About 2 months ago I joined GridGain Systems and was introduced to Apache Ignite. At my very first meetup last month in New York, someone challenged me on the subject of how Ignite could guarantee ACID level consistency if Ignite was a highly available distributed system. I was familiar with CAP Theorem from my work with Apache Cassandra, but for the first time in my otherwise data warehouse heavy career, I was having to stare ACID concepts right in the face. It was time to fire up the old interweb and really dig into what the C really meant in ACID was and how it compared to the one in CAP.
What does this mean in terms of Apache Ignite? Can it both be ACID compliant AND adhere to Brewer’s CAP theorem? Despite the inconsistent nature of the how Consistency is defined (pun intended), it sure can. But the devil, as always, is in the details.

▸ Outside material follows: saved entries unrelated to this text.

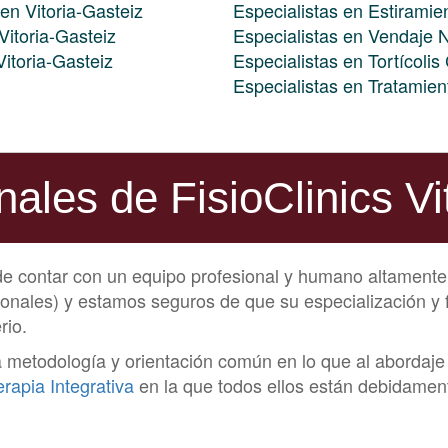
en Vitoria-Gasteiz
Especialistas en Estiramie
Vitoria-Gasteiz
Especialistas en Vendaje 
itoria-Gasteiz
Especialistas en Tortícolis
Especialistas en Tratamie
nales de FisioClinics Vi
 de contar con un equipo profesional y humano altamente
sionales) y estamos seguros de que su especialización 
rio.
todología y orientación común en lo que al abordaje de
apia Integrativa
en la que todos ellos están debidamen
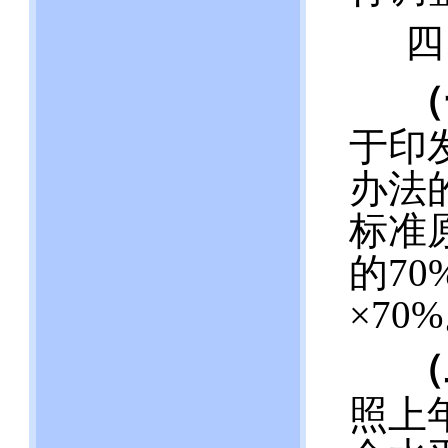
四
（
于印
办法
标准
的7
×70
（
照上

Let’s first look at the ACID: Apache Ignite can provide fully ACID compliant transaction, but doesn’t have to for all operations. If you are looking for a strict consistency model, you will find solace in the TRANSACTIONAL (vs ATOMIC) atomicity mode. In TRANSACTIONAL mode, Ignite will either lock data on access (PESSIMISTIC Concurrency) or on prepare (OPTIMISTIC Concurrency). Either way, if you try to access data that is locked by another transaction, you will have to wait for the lock to release or optionally have the transaction fail if you have tight SLAs to meet.
Now that we understand that Ignite can be tuned for strict ACID consistency, let’s shift focus back to the CAP theorem. Contrary to popular belief, we can’t just “pick 2” from there and call it good. Realistically, Ignite will either have to be CP or AP. Now, given what we have discussed above, it seems that Ignite will favor consistency of reads over availability. So in TRANSACTIONAL mode, I would say that Ignite is CP. But there is another atomicity mode available in Ignite that changes the equation a bit, ATOMIC.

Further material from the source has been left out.